Olefin epoxidation by peroxo complexes of Cr, Mo, and W. A comparative density functional study

The epoxidation of olefins by peroxo complexes of Cr(VI), Mo(VI) and W(VI) was investigated using the B3LYP hybrid density functional method. For the mono- and bisperoxo model complexes with the structures (NH₃)(L)M(O)(2- n)(η²-O₂)(1+n) (n = 0, 1; L = none, NH₃; M = Cr, Mo, W) and ethylene as model olefin, two reaction mechanism were considered, direct oxygen transfer and a two-step insertion into the metal-peroxo bond. The calculations reveal that direct attack of the nucleophilic olefin on an electrophilic peroxo oxygen center via a transition state of spiro structure is preferred as significantly higher activation barriers were calculated for the insertion mechanism than for the direct mechanism.

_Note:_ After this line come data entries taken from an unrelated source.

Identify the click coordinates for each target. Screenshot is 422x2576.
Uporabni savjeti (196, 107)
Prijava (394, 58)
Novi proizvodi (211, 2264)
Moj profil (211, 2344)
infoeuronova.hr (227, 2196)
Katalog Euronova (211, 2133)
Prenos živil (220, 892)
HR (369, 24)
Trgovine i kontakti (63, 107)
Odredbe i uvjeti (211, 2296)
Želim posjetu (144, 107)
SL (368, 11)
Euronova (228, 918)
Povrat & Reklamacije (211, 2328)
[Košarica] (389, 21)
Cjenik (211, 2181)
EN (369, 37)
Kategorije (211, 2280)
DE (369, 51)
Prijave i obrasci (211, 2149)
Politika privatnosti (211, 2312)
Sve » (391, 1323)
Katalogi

W complexes are the most active in the series investigated with the calculated activation barriers of direct oxygen transfer to ethylene decreasing in the order Cr > Mo > W. Barriers of bisperoxo species are lower than those of the corresponding monoperoxo species. Coordination of a second NH₃ base ligand to the mono-coordinated species, (NH₃)M(O)₂(η²-O₂) and (NH₃)MO(η²-O₂)₂, results in a significant increase of the activation barrier which deactivates the complex. Finally, based on a molecular orbital analysis, we discuss factors that govern the activity of the metal peroxo group M(η²-O₂), in particular the role of metal center.